»»

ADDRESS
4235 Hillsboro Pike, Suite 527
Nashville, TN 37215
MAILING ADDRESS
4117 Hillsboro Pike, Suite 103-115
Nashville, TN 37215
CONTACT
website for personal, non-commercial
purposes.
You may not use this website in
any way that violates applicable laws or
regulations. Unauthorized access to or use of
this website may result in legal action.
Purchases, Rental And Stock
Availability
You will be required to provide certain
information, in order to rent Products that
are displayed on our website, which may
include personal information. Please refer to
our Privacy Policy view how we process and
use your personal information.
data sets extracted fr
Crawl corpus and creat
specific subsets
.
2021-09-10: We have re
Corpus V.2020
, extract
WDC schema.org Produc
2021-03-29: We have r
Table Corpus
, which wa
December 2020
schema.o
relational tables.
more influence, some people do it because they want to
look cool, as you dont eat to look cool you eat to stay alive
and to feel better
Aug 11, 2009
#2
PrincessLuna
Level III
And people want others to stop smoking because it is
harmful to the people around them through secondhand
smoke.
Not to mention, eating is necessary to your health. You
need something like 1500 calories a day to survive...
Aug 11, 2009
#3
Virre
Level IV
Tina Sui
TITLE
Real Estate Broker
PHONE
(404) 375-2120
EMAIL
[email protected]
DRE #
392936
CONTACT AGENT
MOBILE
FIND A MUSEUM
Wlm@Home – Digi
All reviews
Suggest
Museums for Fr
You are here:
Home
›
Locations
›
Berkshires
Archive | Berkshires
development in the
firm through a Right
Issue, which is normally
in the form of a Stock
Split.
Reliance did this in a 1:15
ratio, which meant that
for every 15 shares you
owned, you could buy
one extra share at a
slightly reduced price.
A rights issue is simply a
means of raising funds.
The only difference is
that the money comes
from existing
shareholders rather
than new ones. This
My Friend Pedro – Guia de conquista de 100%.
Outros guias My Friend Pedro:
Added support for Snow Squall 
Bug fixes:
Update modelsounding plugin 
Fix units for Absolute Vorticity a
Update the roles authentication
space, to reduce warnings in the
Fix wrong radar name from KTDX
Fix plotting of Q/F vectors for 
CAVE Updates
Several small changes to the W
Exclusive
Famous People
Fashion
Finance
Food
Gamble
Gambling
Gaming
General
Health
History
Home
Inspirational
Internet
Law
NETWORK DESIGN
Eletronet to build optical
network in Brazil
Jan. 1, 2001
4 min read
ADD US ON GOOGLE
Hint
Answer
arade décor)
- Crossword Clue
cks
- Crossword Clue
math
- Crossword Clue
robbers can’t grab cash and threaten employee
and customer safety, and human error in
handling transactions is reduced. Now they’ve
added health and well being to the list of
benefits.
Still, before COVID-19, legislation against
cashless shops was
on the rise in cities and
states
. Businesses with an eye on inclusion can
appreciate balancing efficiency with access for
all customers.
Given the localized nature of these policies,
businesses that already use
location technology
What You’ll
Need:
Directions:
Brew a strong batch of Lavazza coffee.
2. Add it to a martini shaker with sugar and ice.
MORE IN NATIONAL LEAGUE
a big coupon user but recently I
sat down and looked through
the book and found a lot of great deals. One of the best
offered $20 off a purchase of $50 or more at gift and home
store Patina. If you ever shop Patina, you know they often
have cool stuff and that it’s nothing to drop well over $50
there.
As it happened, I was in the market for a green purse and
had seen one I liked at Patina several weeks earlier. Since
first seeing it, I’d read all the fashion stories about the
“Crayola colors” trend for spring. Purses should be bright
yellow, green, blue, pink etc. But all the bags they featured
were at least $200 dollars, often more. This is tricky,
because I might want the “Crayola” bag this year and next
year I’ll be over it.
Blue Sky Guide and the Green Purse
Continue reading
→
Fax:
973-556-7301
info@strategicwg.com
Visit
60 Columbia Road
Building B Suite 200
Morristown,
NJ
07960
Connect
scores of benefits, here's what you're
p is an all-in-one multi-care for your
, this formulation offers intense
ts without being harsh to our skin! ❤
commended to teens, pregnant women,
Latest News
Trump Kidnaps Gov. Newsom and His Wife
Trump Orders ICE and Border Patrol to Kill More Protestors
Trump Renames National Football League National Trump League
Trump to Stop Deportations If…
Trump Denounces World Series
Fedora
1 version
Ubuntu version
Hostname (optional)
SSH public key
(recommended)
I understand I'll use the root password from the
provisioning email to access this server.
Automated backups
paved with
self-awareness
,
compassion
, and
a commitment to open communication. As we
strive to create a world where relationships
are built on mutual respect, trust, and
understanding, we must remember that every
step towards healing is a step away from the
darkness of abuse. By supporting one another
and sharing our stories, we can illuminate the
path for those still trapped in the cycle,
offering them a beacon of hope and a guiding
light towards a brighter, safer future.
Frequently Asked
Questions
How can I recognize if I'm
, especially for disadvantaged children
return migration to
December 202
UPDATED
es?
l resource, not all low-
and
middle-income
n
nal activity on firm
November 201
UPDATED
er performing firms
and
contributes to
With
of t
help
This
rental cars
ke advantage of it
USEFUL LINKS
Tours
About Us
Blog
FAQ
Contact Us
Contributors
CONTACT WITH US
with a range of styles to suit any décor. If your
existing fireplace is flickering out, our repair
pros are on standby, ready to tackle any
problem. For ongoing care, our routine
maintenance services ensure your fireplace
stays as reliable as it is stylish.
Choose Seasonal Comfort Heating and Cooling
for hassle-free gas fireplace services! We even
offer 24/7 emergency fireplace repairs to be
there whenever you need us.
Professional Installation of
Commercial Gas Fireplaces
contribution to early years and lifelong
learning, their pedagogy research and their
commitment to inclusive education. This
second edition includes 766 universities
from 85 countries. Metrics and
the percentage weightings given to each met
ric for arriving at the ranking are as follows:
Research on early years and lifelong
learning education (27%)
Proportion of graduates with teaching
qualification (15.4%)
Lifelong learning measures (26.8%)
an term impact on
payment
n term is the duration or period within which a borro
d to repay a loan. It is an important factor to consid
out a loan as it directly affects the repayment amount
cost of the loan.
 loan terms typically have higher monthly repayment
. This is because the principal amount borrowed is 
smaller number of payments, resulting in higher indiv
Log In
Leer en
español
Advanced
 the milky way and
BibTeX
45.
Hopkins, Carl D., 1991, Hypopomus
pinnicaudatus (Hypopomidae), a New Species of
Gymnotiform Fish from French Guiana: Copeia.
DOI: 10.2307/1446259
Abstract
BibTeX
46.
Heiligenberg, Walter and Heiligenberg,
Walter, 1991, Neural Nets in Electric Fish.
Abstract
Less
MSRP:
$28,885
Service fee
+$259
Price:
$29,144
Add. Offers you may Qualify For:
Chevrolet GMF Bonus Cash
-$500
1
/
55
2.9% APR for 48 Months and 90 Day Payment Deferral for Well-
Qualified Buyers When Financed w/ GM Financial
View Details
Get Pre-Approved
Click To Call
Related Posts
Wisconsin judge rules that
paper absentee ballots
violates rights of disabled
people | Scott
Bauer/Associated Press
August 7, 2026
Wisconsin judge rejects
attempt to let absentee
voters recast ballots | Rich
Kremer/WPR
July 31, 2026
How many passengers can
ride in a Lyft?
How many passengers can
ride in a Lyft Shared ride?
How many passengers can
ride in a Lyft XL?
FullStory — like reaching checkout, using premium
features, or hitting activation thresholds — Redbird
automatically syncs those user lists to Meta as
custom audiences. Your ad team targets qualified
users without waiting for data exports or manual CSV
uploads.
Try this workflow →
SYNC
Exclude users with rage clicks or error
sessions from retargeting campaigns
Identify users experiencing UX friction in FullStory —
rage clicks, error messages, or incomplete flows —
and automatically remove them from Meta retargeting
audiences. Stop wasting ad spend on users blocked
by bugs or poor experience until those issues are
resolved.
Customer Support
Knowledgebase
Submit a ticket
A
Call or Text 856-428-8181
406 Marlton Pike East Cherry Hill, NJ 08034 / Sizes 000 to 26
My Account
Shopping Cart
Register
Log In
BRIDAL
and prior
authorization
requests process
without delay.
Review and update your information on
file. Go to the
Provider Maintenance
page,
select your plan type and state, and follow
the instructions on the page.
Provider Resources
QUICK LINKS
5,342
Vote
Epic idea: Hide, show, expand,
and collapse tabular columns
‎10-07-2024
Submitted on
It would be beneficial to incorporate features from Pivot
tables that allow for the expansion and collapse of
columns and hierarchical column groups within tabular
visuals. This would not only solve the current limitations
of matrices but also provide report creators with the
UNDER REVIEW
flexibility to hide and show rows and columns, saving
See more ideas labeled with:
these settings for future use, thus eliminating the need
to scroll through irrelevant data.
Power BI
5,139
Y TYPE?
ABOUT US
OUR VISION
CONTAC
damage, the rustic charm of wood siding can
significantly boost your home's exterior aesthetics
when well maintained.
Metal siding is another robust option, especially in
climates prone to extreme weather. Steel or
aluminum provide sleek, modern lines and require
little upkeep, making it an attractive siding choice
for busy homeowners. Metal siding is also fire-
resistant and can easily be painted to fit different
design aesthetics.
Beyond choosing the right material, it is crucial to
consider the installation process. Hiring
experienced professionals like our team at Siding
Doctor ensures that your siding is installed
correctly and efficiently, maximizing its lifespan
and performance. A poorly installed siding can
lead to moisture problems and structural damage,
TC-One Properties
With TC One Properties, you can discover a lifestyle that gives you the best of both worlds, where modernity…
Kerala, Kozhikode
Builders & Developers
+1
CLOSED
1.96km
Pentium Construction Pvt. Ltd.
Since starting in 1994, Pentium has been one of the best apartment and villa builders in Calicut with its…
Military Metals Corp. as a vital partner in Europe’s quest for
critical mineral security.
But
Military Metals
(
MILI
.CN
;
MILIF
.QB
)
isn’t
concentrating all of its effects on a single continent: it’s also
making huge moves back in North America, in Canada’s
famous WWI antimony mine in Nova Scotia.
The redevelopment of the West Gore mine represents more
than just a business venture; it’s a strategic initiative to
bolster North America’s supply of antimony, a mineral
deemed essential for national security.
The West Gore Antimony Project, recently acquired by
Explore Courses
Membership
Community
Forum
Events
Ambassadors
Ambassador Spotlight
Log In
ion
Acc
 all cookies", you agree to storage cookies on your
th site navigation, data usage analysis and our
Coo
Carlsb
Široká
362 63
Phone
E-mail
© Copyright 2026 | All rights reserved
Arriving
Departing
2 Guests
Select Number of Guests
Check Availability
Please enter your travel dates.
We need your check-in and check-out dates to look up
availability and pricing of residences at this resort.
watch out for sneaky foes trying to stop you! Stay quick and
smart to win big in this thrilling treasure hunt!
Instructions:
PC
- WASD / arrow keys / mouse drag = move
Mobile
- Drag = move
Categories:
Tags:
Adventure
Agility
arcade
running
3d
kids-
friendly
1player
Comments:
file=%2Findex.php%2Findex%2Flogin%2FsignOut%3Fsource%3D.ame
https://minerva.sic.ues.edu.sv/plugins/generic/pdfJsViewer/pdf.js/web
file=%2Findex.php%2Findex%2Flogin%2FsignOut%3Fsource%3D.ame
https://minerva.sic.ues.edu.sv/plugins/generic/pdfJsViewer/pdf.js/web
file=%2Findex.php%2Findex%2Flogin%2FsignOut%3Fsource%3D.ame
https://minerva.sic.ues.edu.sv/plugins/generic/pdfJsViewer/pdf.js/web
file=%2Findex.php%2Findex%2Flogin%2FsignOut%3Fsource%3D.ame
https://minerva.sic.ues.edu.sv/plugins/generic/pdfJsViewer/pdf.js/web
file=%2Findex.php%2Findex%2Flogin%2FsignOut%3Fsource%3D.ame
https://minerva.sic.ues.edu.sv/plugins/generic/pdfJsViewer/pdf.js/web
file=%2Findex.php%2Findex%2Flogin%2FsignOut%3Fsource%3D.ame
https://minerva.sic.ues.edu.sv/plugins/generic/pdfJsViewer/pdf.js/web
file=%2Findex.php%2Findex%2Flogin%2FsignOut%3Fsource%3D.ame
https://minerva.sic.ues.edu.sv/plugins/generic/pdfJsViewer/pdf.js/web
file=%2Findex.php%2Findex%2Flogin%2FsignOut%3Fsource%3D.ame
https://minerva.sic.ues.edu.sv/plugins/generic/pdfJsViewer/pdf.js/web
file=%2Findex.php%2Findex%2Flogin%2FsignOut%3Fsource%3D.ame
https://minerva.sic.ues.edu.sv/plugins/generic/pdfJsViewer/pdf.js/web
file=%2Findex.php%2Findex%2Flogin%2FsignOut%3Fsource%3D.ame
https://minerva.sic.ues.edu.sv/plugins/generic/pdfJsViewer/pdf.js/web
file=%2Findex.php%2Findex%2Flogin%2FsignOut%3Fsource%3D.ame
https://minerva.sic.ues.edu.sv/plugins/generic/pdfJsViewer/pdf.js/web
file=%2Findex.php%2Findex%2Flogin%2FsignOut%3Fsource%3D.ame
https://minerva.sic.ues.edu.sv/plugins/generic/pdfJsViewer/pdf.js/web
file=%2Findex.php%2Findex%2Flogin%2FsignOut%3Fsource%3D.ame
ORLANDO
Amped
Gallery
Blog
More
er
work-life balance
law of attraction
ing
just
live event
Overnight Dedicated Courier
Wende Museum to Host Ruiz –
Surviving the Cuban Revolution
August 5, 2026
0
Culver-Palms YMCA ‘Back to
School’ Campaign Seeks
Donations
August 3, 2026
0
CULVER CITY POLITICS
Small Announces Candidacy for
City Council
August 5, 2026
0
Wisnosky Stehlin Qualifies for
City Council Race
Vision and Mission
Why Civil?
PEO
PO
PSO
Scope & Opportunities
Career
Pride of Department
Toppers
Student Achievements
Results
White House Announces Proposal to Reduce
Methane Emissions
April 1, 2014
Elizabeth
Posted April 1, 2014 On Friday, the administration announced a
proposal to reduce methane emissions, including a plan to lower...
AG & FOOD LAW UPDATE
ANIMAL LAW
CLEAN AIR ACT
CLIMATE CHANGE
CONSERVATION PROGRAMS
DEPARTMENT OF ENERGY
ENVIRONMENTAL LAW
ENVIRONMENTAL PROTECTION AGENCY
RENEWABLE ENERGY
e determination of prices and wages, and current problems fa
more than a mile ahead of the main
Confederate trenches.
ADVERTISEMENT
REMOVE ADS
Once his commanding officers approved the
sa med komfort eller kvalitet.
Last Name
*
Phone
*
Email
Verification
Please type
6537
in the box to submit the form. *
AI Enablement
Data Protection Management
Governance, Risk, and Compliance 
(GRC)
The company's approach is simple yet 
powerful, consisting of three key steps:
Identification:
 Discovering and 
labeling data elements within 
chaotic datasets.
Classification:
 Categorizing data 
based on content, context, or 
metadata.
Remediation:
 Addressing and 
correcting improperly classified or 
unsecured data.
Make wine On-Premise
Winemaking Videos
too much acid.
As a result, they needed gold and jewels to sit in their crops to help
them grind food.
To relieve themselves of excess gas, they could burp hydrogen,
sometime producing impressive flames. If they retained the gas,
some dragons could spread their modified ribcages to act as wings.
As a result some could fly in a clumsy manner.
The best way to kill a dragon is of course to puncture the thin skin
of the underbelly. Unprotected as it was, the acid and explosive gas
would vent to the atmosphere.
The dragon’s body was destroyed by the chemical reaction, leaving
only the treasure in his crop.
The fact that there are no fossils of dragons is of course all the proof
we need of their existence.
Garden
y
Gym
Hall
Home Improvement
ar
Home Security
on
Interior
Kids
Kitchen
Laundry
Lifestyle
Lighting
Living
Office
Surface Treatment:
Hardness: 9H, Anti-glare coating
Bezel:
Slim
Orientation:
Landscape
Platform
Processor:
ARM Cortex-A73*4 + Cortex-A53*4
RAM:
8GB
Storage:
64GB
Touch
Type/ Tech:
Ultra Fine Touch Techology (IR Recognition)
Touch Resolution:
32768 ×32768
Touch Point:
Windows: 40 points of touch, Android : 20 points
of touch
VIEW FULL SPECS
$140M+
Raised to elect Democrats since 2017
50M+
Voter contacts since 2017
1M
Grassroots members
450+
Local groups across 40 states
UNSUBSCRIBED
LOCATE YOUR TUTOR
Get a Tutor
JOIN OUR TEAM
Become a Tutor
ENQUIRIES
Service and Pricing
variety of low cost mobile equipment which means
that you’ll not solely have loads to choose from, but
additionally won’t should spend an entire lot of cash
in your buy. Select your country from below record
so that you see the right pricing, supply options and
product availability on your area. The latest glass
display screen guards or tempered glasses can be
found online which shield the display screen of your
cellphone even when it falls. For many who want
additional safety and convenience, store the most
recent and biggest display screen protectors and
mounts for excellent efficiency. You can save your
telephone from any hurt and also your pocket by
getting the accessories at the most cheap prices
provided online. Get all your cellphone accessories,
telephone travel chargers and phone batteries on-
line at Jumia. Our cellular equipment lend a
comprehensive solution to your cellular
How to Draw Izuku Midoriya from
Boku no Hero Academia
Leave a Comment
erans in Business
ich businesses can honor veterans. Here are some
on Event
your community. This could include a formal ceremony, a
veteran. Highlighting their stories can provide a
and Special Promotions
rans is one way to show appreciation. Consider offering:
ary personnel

««

*TASK*:
When you reach the line in the material above that holds "Metal siding is another", begin reproducing lines exactly, and stop after the line that holds "design aesthetics.".

*ANSWER SECTION*:
Metal siding is another robust option, especially in
climates prone to extreme weather. Steel or
aluminum provide sleek, modern lines and require
little upkeep, making it an attractive siding choice
for busy homeowners. Metal siding is also fire-
resistant and can easily be painted to fit different
design aesthetics.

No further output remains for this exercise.